:: Records shown
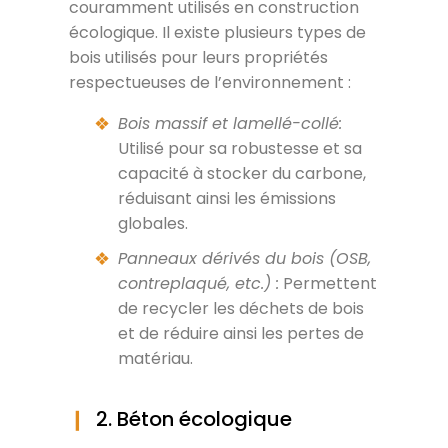
couramment utilisés en construction
écologique. Il existe plusieurs types de
bois utilisés pour leurs propriétés
respectueuses de l’environnement :
Bois massif et lamellé-collé:
Utilisé pour sa robustesse et sa
capacité à stocker du carbone,
réduisant ainsi les émissions
globales.
Panneaux dérivés du bois (OSB,
contreplaqué, etc.) :
Permettent
de recycler les déchets de bois
et de réduire ainsi les pertes de
matériau.
2. Béton écologique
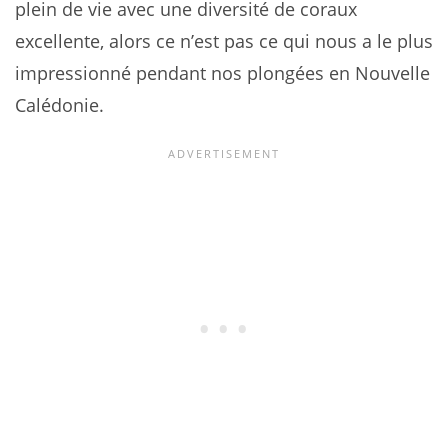
plein de vie avec une diversité de coraux
excellente, alors ce n’est pas ce qui nous a le plus
impressionné pendant nos plongées en Nouvelle
Calédonie.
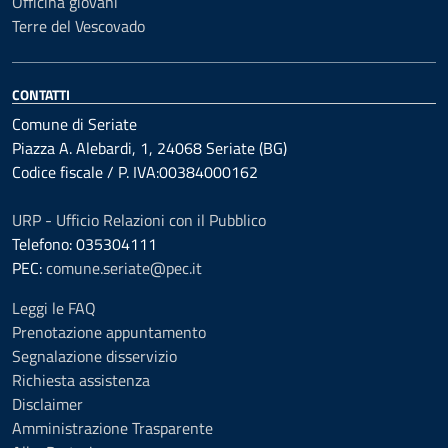
Officina giovani
Terre del Vescovado
CONTATTI
Comune di Seriate
Piazza A. Alebardi, 1, 24068 Seriate (BG)
Codice fiscale / P. IVA:00384000162
URP - Ufficio Relazioni con il Pubblico
Telefono: 035304111
PEC:
comune.seriate@pec.it
Leggi le FAQ
Prenotazione appuntamento
Segnalazione disservizio
Richiesta assistenza
Disclaimer
Amministrazione Trasparente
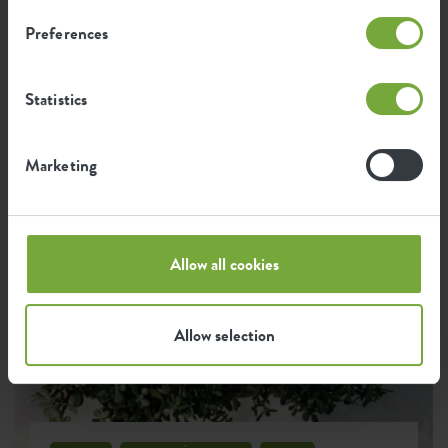
Vous passez les vacances dans votre propre jardin
cet été ? Grâce à ces conseils, vous pouvez
Preferences
transformer votre coin de paradis en un lieu de
détente. Et ce n'est pas difficile du tout !
Statistics
Marketing
Allow all cookies
Allow selection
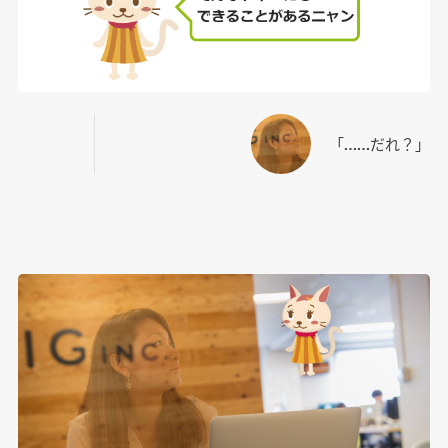
「……だれ？」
::::
Set down, exactly as written, each line from the one that contains "cet été ? Grâce à ces conseils, vous pouvez" to the last line of the records, but none of the pictures.

Task answer>
cet été ? Grâce à ces conseils, vous pouvez
Preferences
transformer votre coin de paradis en un lieu de
détente. Et ce n'est pas difficile du tout !
Statistics
Marketing
Allow all cookies
Allow selection
「……だれ？」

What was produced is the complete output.